Sollte in Zukunft tatsächlich Sozialverträglichkeit gegenüber Effizienz und Sparsamkeit als Kriterium zur Beurteilung klimapolitischer Maßnahmen priorisiert werden, sind einer überbordenden Klimabürokratie nebst wuchernder Subventionsmaschinerie Tür- und Tor geöffnet. Außerdem ist mit Klagen einschlägiger Klima- und Umweltlobbys zu rechnen, die rigoros auf der Einhaltung der gesetzlichen Jahresziele beharren, und damit Wirtschaft und Verkehr lahmlegen werden. Die Deutsche Umwelthilfe (DUH) hat bereits durchblicken lassen, Städte zu sogenannten "Nullemissions-Zonen" zwingen zu wollen.

Diese Form von Klimapolitik bewirkt aber außer einem guten Gewissen der Akteure und einer moralischen Dividende leider nichts Relevantes für das Klima. Offenbar zählen bei den klimapolitischen Akteuren hinter dem Zukunftsentscheid nicht die tatsächlichen Folgen des Handelns, sondern die gute Absicht. Die moralische Gesinnung der Protagonisten klimapolitischer Maßnahmen wird zum Maßstab der Bewertung, nicht der nachweisbare Erfolg der Maßnahmen oder die kontraproduktiven Nebenwirkungen.

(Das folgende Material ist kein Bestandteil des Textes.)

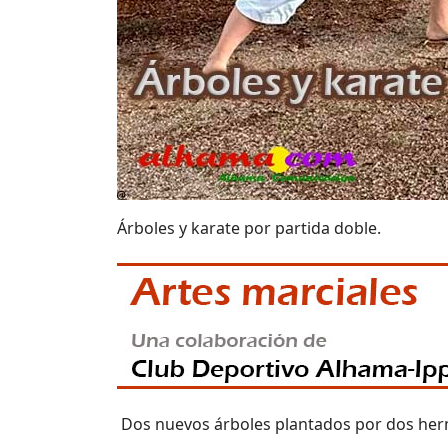
Árboles y karate por partida doble.
Dos nuevos árboles plantados por dos her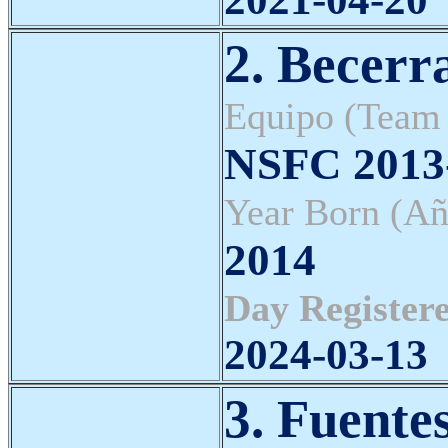
2. Becerr
Equipo (Team
NSFC 2013-
Year Born (Añ
2014
Day Registere
2024-03-13
3. Fuente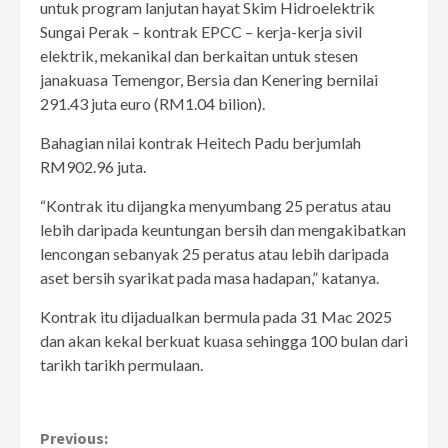
untuk program lanjutan hayat Skim Hidroelektrik
Sungai Perak – kontrak EPCC – kerja-kerja sivil
elektrik, mekanikal dan berkaitan untuk stesen
janakuasa Temengor, Bersia dan Kenering bernilai
291.43 juta euro (RM1.04 bilion).
Bahagian nilai kontrak Heitech Padu berjumlah
RM902.96 juta.
“Kontrak itu dijangka menyumbang 25 peratus atau
lebih daripada keuntungan bersih dan mengakibatkan
lencongan sebanyak 25 peratus atau lebih daripada
aset bersih syarikat pada masa hadapan,” katanya.
Kontrak itu dijadualkan bermula pada 31 Mac 2025
dan akan kekal berkuat kuasa sehingga 100 bulan dari
tarikh tarikh permulaan.
Continue
Previous: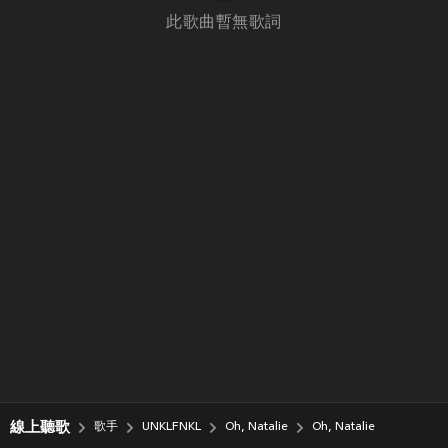
此歌曲暫無歌詞
線上聽歌
歌手
UNKLFNKL
Oh, Natalie
Oh, Natalie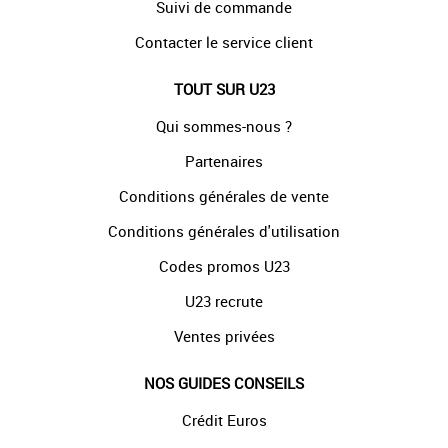
Suivi de commande
Contacter le service client
TOUT SUR U23
Qui sommes-nous ?
Partenaires
Conditions générales de vente
Conditions générales d'utilisation
Codes promos U23
U23 recrute
Ventes privées
NOS GUIDES CONSEILS
Crédit Euros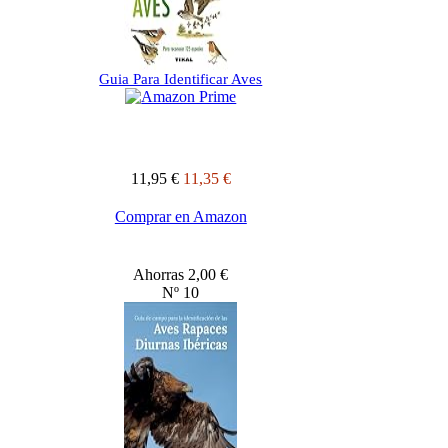
Guia Para Identificar Aves
11,95 €
11,35 €
Comprar en Amazon
Ahorras 2,00 €
Nº 10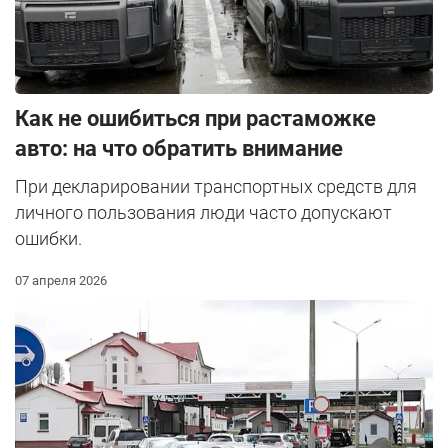
Как не ошибиться при растаможке
авто: на что обратить внимание
При декларировании транспортных средств для
личного пользования люди часто допускают
ошибки.
07 апреля 2026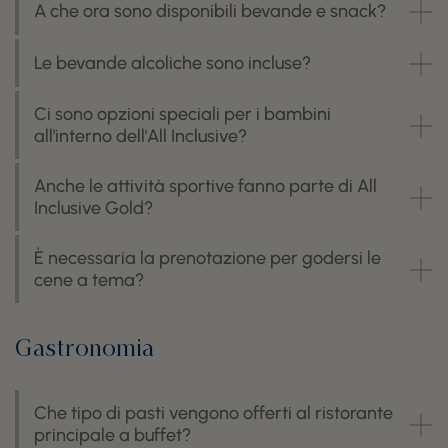
A che ora sono disponibili bevande e snack?
Le bevande alcoliche sono incluse?
Ci sono opzioni speciali per i bambini
all'interno dell'All Inclusive?
Anche le attività sportive fanno parte di All
Inclusive Gold?
È necessaria la prenotazione per godersi le
cene a tema?
Gastronomia
Che tipo di pasti vengono offerti al ristorante
principale a buffet?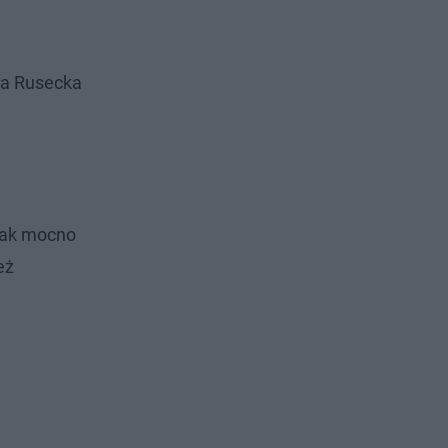
ula Rusecka
 tak mocno
eż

Für das Weltklima spielt Hamburg keine Rolle

Um es zusammenzufassen: Klimaneutralität auf Ebene eines Stadtstaates ist kein nachhaltiges Konzept. Sie ist weder sinnvoll abgrenzbar bzw.  operationalisierbar noch eine geeignete Orientierungsgröße rationaler Klimaschutzpolitik. Dies sollten allein marktwirtschaftliche Instrumente wie der Emissionshandel sein. Auf regionaler Ebene besteht die politische Herausforderung nicht in einer Vorreiterrolle bei der Minderung von Emissionen, sondern in der Klimaanpassung, d.h. dem verantwortungsvollen Umgang mit den absehbar negativen Folgen des Klimawandels. Für das Weltklima spielt es keine Rolle, ob eine Stadt wie Hamburg 2040 klimaneutral werden möchte.